Until recently, Texas was among these states. The Comptroller would calculate the tax burden other states imposed on Texas companies, and if it was lower than Texas’s, a retaliatory tax would be imposed on out-of-state companies to equalize the burden. Now, however, the Comptroller has decided to count only 15 percent of Texas’s tax in figuring the calculation, arguing that insurance companies only keep 15 percent of premiums (the remainder goes to agents). Because no other state does this, Texas effectively pretends that its insurance taxes are much lower than they actually are, enabling it to impose huge retaliatory taxes.

This result is inequitable. The premiums of foreign title insurance policies are taxed at substantially higher rates in Texas than the premiums of Texas title insurance policies would be taxed in the home states of out-of-state insurers. Instead of recognizing that the company/agent split of the premium is the equivalent of a commission routinely paid to insurance agents and embedded in gross premiums in other insurance products, the Comptroller applies the statute in a way that guarantees that insurance policies sold by foreign companies will be taxed at a higher rate than insurance policies sold by in-state companies. Stripped of its rationale of equalizing tax burdens, Texas’s tax exceeds a legitimate retaliatory tax and becomes impermissibly discriminatory.

For example, if another state imposes a 2.0% premium tax on Texas insurers, Texas would impose a 3.148% premium tax on that state’s insurers. That state would retaliate with an even-higher retaliatory tax to equalize the tax burden, setting off a chain reaction of increases until no insurance companies do interstate business at all. This, ultimately, would greatly harm consumers.

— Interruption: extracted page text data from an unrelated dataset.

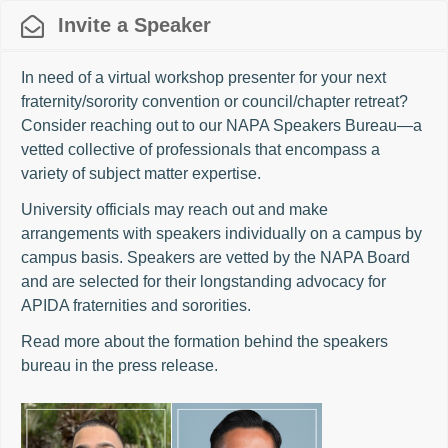
Invite a Speaker
In need of a virtual workshop presenter for your next
fraternity/sorority convention or council/chapter retreat?
Consider reaching out to our NAPA Speakers Bureau—a
vetted collective of professionals that encompass a
variety of subject matter expertise.
University officials may reach out and make
arrangements with speakers individually on a campus by
campus basis. Speakers are vetted by the NAPA Board
and are selected for their longstanding advocacy for
APIDA fraternities and sororities.
Read more about the formation behind the speakers
bureau in the
press release
.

Insurance Companies Do Not Pay Taxes; Insurance Consumers and Shareholders Do

The Tax Foundation’s brief emphasizes that the Court should look to the economic incidence of the tax, not the legal incidence. The Supreme Court’s earlier opinion had placed emphasis on the fact that the statute allowed the Comptroller only to calculate taxes “directly imposed” on insurers, but this refers to insurance-specific taxes, not taxes “paid” by insurance companies. Companies do not “pay” taxes because they do not bear the burden of their imposition in the end. While it is true that insurance companies remit premium taxes, they are ultimately imposed on consumers (paying higher prices), shareholders (receiving lower dividends), and employees (received reduced compensation).

The brief also notes that because the Comptroller’s ruling was a policy reversal unaccompanied by legislative action, it should not be given deference by the Court. This rule helps ensure stability and knowledge of the law and the proper limited role of administrative agencies.

The case, First American Title Insurance Company, et al. v. Combs, et al., is No. 05-0541. On May 16, 2008, the Texas Supreme Court issued a 5-4 opinion upholding the Comptroller’s ruling. The petitioners are now seeking a rehearing.